Saved entries
= = =

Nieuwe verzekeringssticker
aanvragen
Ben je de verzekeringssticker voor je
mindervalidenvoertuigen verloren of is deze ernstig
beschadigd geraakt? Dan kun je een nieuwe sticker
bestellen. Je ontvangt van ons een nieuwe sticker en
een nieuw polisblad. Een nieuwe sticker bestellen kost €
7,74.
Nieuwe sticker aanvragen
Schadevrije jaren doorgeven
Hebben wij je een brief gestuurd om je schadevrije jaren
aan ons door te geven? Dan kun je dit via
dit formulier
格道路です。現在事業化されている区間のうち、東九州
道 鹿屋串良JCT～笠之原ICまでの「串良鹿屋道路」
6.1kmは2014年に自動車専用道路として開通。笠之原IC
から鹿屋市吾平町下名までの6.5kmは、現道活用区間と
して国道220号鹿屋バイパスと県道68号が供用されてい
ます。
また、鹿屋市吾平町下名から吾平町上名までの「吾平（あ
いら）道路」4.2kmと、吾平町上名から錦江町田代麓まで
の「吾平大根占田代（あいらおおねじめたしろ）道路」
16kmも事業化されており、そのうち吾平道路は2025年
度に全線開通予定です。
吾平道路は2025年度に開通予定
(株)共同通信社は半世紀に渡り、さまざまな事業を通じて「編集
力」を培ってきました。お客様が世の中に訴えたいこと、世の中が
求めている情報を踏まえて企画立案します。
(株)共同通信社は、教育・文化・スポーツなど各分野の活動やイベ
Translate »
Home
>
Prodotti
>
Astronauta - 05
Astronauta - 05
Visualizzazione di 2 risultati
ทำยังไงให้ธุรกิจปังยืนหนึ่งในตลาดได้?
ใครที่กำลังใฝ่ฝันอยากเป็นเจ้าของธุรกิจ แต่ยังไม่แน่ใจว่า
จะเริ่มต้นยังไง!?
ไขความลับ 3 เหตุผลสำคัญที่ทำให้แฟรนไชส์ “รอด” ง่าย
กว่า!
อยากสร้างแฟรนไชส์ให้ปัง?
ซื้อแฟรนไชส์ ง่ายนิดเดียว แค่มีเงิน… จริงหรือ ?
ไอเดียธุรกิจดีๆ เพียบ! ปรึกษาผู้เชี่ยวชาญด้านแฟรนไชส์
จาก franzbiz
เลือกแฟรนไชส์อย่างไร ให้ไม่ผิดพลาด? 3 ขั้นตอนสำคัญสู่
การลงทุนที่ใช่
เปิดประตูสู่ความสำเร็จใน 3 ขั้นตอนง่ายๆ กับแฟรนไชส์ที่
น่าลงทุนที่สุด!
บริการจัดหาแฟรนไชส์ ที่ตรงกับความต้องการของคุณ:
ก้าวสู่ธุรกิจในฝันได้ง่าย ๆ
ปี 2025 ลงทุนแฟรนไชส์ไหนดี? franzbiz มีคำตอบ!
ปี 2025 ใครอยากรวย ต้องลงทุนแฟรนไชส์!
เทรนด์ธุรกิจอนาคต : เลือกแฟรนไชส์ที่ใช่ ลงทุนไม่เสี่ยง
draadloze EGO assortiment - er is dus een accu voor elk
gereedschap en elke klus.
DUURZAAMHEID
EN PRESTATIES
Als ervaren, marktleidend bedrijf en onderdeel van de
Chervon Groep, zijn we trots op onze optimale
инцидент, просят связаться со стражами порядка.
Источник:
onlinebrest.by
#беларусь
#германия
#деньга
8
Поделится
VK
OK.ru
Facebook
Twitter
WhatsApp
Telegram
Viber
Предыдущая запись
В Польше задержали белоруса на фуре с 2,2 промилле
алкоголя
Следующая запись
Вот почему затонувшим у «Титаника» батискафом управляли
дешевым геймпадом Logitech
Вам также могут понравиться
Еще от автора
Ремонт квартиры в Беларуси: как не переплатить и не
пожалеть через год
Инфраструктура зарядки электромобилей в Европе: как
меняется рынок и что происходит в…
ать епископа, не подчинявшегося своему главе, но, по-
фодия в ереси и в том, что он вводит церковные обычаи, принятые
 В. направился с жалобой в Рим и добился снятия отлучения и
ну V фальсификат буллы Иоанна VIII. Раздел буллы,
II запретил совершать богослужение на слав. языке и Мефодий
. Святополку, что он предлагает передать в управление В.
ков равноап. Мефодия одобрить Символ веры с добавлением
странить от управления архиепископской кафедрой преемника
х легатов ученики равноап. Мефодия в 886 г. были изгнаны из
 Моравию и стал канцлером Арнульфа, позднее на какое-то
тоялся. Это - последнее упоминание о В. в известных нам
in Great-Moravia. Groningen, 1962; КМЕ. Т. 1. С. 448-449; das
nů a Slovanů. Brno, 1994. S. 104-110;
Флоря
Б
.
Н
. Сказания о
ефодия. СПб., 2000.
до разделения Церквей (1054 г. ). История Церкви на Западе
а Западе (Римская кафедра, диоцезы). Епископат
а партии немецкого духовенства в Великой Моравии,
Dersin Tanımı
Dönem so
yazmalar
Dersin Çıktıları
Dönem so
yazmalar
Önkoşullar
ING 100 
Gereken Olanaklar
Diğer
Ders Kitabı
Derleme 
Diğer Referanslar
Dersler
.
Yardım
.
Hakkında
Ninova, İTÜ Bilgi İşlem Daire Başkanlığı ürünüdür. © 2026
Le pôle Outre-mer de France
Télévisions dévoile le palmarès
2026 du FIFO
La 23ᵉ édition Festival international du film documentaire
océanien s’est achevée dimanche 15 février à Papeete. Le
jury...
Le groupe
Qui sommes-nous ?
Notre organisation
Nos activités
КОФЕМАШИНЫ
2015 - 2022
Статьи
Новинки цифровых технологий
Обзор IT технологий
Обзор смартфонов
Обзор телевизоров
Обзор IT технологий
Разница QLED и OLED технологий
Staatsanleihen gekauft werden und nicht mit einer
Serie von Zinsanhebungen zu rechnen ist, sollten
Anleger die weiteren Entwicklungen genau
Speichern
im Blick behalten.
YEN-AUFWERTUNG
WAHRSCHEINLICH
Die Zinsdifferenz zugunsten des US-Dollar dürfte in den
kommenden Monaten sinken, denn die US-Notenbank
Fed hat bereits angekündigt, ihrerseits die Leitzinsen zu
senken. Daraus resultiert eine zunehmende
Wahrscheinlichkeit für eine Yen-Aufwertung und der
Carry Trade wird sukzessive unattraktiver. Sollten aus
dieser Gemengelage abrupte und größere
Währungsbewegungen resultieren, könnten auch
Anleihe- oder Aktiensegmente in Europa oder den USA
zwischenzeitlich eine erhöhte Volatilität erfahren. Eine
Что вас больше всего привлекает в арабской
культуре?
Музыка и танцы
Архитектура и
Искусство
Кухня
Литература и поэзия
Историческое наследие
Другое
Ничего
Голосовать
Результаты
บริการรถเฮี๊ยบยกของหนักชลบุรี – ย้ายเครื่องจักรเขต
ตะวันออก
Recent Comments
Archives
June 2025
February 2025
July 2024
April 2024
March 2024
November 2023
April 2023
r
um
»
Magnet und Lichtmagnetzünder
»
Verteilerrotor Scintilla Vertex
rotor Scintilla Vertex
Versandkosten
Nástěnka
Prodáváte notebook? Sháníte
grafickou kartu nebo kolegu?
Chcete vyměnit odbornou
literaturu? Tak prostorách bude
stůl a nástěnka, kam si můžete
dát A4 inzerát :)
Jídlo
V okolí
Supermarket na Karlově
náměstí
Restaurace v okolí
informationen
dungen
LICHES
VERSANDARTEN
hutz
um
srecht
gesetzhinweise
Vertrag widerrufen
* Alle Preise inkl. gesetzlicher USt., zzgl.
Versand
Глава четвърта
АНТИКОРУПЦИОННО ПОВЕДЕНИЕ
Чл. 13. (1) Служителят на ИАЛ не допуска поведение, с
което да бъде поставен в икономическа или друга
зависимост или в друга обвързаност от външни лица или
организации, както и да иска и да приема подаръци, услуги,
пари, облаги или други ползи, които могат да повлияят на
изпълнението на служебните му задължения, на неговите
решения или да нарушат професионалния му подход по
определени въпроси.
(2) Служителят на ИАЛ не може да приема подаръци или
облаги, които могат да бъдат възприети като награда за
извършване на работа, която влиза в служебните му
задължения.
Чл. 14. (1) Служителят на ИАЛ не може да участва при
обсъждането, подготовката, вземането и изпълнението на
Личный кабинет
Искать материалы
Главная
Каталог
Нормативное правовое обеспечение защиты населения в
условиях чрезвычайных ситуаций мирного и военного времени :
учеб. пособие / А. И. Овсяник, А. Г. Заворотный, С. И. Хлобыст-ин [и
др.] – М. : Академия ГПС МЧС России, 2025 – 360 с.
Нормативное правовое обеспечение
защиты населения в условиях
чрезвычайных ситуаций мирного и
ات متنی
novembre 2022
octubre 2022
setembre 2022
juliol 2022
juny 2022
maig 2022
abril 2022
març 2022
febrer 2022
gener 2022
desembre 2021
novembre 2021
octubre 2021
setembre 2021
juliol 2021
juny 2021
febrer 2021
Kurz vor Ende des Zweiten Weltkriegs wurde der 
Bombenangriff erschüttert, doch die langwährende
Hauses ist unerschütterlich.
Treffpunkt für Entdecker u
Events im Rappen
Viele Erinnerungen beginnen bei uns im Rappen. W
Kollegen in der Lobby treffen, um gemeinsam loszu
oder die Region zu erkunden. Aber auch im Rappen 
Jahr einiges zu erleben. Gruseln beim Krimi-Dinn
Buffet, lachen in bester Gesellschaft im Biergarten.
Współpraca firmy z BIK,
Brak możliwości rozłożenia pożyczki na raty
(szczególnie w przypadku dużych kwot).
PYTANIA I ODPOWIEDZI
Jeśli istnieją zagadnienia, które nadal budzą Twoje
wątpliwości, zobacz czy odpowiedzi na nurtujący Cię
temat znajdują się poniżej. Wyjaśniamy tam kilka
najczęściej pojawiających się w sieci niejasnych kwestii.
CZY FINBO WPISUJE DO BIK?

= = =

Repeat exactly the lines above from the one with "dit formulier" up to and including the one with "ใครที่กำลังใฝ่". No other line belongs in the reply.

- **Written answer**
dit formulier
格道路です。現在事業化されている区間のうち、東九州
道 鹿屋串良JCT～笠之原ICまでの「串良鹿屋道路」
6.1kmは2014年に自動車専用道路として開通。笠之原IC
から鹿屋市吾平町下名までの6.5kmは、現道活用区間と
して国道220号鹿屋バイパスと県道68号が供用されてい
ます。
また、鹿屋市吾平町下名から吾平町上名までの「吾平（あ
いら）道路」4.2kmと、吾平町上名から錦江町田代麓まで
の「吾平大根占田代（あいらおおねじめたしろ）道路」
16kmも事業化されており、そのうち吾平道路は2025年
度に全線開通予定です。
吾平道路は2025年度に開通予定
(株)共同通信社は半世紀に渡り、さまざまな事業を通じて「編集
力」を培ってきました。お客様が世の中に訴えたいこと、世の中が
求めている情報を踏まえて企画立案します。
(株)共同通信社は、教育・文化・スポーツなど各分野の活動やイベ
Translate »
Home
>
Prodotti
>
Astronauta - 05
Astronauta - 05
Visualizzazione di 2 risultati
ทำยังไงให้ธุรกิจปังยืนหนึ่งในตลาดได้?
ใครที่กำลังใฝ่ฝันอยากเป็นเจ้าของธุรกิจ แต่ยังไม่แน่ใจว่า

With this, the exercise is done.